Remove the film festival groupthink hype.  Abandon the scenic Italian locations from “Call Me by Your Name,” change the romance from gay to straight and strip away the Jewishness and its rather heavy-handed “ahead of their times” tolerance among the parents of the teen boy who falls for his father’s pretty, 30something grad student assistant.

What you’re left with is a soapy routine romance, teasing and melodramatic, a boy “discovering” himself and gaining “experience” in a sexual sense over a summer. With its rural Italian vistas, a house set in a fruit orchard with lots of lightly-pretentious people reading French poetry in German, debating the etymology of “apricot” and noting the origins of the water in a particular Italian swimmin’ hole, the term “overripe” enters the judgement.

Because there’s lots of swimming, cycling, shorts and shirtlessness. Of course.

It’s Bertolucci’s “Stealing Beauty” without Liv Tyler or Bertolucci, and being scripted by that languorous period-piece prince, James Ivory (“A Room With a View,” etc.), it’s 85 minutes of story in a two hour and 12 minute movie.

Throw in a curious, horny boy having sex with some of that overripe fruit and you’ve got notoriety, “American Pie” with less…baking.

Michael Stuhlbarg is the archaeologist patriarch of a family of “Jews with discretion,” Americans with a summer home in rural 1980s Italy. Amira Casar is his wife, who inherited the place and counseled their teenage son, Elio (Timothee Chalamet) on the whole “discretion” thing.

And he passes that on to their new house guest, Oliver (Armie Hammer), an academic Adonis who’s come to help the professor with some work on ancient statuary newly recovered from the deep. Oliver wears a Star of David and has the confidence of the educated, monied and incredibly handsome.

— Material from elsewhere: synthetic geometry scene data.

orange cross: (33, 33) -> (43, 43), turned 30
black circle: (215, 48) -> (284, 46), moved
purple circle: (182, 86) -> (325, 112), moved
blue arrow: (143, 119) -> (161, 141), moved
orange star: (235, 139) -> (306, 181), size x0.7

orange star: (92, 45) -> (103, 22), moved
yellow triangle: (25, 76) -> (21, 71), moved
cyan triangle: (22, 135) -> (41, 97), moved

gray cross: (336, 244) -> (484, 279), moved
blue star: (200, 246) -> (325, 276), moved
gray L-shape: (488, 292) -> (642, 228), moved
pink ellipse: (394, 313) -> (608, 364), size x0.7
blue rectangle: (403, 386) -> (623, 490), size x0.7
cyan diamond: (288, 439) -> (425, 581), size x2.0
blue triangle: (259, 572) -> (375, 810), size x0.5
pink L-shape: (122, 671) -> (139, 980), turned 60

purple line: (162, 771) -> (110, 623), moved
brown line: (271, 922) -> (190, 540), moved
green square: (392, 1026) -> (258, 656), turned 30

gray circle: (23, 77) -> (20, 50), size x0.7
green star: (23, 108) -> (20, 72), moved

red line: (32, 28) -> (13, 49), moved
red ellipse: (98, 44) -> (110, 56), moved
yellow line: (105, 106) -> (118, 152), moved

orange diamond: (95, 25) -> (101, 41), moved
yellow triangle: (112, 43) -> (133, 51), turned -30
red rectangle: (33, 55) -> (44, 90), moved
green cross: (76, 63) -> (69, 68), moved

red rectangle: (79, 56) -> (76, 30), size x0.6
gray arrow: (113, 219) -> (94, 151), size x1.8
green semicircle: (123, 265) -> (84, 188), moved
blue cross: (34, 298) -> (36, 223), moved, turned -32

Elio and Oliver share an adjoining bathroom, and the kid offers to show “the only other Jew to set foot in this town” around, by bike.

The skinny boy in the Ray Bans is an aspiring composer with growing confidence in how own right. He’s handsome and exotic (American) enough to warrant the attentions of a French teen (Esther Garrel) staying nearby, and naive and crass enough to figure sharing his sexual “progress” with her with his parents and their new houseguest is just being “open” and “honest.”

In Oliver’s case, he’s testing the waters. Engendering jealousy? Finding out which way the magazine-model blond swings?

And as “Let’s ride to town together” evolves into “Why don’t you and I take a swim?” he gets his answer, and a summer romance flowers. Kind of.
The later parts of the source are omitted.